Hip, Hip, Hooray: Understanding Hip Osteoarthritis and Hip Replacements
Posted on 9/15/16 by Madison Oppenheim
Today's blog post is brought to you in part by the saying "you don't know what you have until it's gone."
Your hip is an essential joint that I'm sure you don't put much thought into during the day while you bend down to tie your shoe or get out of your chair for your three o'clock bathroom break. But neither of those activities would be possible without it.
Do the Hula: Anatomy of The Hip
The hula hoop is a classic childhood activity seconded only by the limbo. When doing hula, you shake and shimmy until you drop the hoop and/or beat your competitor (I always made everything into a competition). Your hip enables you to shake your way to victory and beat Ashley, who is weak.
Your hip is a ball-and-socket joint that gives you mobility in all directions: forward, backward, left, and right, as well as some rotation. It’s comprised of the pelvis and femoral head (upper part of femur). The femur articulates at a concave surface formed by the hip bones, called the acetabulum.
The proximal head of the femur and acetabulum's surface is covered by articular cartilage that decreases friction and protects the bones.
As we get older, things start going south.
Osteoarthritis is something you’ve probably heard about, thrown around in conversations with your aunt, and unfortunately with age, it can be like a dark cloud, looming over your head and following you everywhere—even to your trip to the store for Q-tips.
Osteoarthritis is sometimes referred to as "degenerative joint disease" because the cartilage on the surface of joints is worn away with wear-and-tear. This can cause pain and stiffness, and can make it difficult to complete daily tasks (e.g., the aforementioned bathroom break).
It’s a degenerative type of arthritis that usually occurs in people over age 50, but it may pop up in younger people, too. The cartilage in the joint wears away over time and becomes frayed and rough, exposing bone surfaces beneath, which causes the pain.
Other symptoms include tenderness, stiffness, and pain (obviously).
There are many risk factors that can cause osteoarthritis besides age, including a family history of osteoarthritis, a hip joint injury, obesity, and developmental dysplasia of the hip (improper hip joint formation at birth).
Although there’s no cure for osteoarthritis, there are some possible treatments for the pain and to improve your mobility.
Lifestyle changes are an option that can protect your hip joint and slow the osteoarthritis process down.

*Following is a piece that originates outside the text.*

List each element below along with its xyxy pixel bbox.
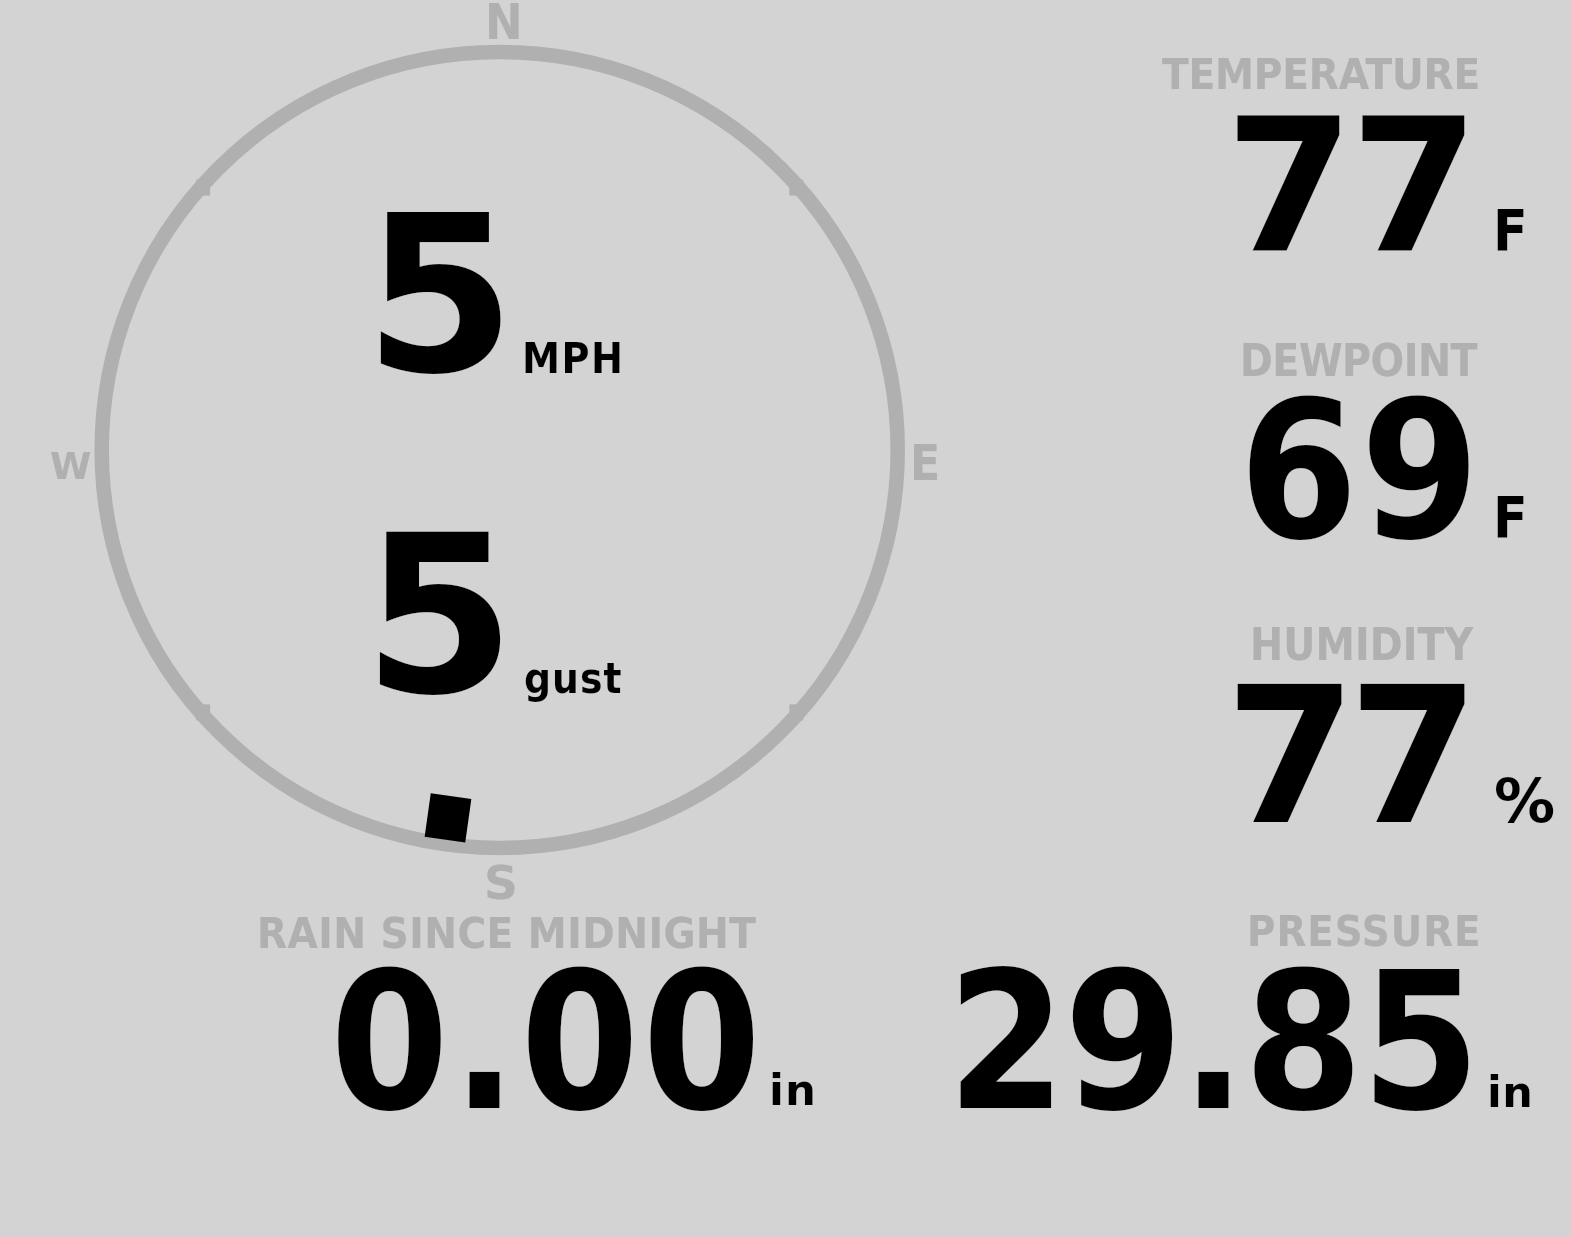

These include minimizing activities that will make it worse (take the elevator instead of the stairs), switching from high-impact to low-impact activities (from running to swimming), and losing weight, which reduces stress on the joint.
Physical therapy can help improve range of motion and flexibility, as well as strengthen muscles in the hip and leg.
There are also assistive devices like canes, crutches, and walkers that can improve mobility and can make you feel more independent. Long-handled reachers can help you pick up low things so you don't have to bend over and experience pain.
There are also a variety of medications to treat pain: acetaminophen (over-the-counter pain reliever you can grab at your local drugstore), nonsteroidal anti-inflammatory drugs, which relieve pain and reduce inflammation, and corticosteroids, which are powerful anti-inflammatory drugs that can be taken orally or injected into the joint.
Hip Op: Surgical Treatments
Hip hop, jazz, EDM, take your pick. After your pain is relieved you’ll want to get up and dance!
If your doctor recommends surgery to treat your hip osteoarthritis, there are a few options.
An osteotomy is where either the femoral head or the socket is cut and realigned—this takes pressure off of the hip joint.
There’s also hip resurfacing, where the damaged bone and cartilage in the acetabulum are removed and a metal shell is placed instead. The femoral head is capped with a smooth metal covering to reduce friction.
The last option is a total hip replacement. Both the damaged acetabulum and the femoral head are removed and replaced with either metal, plastic, or ceramic joint surfaces to restore the hip's function. So basically you can become bionic (if you choose metal); talk to your doctor about your options.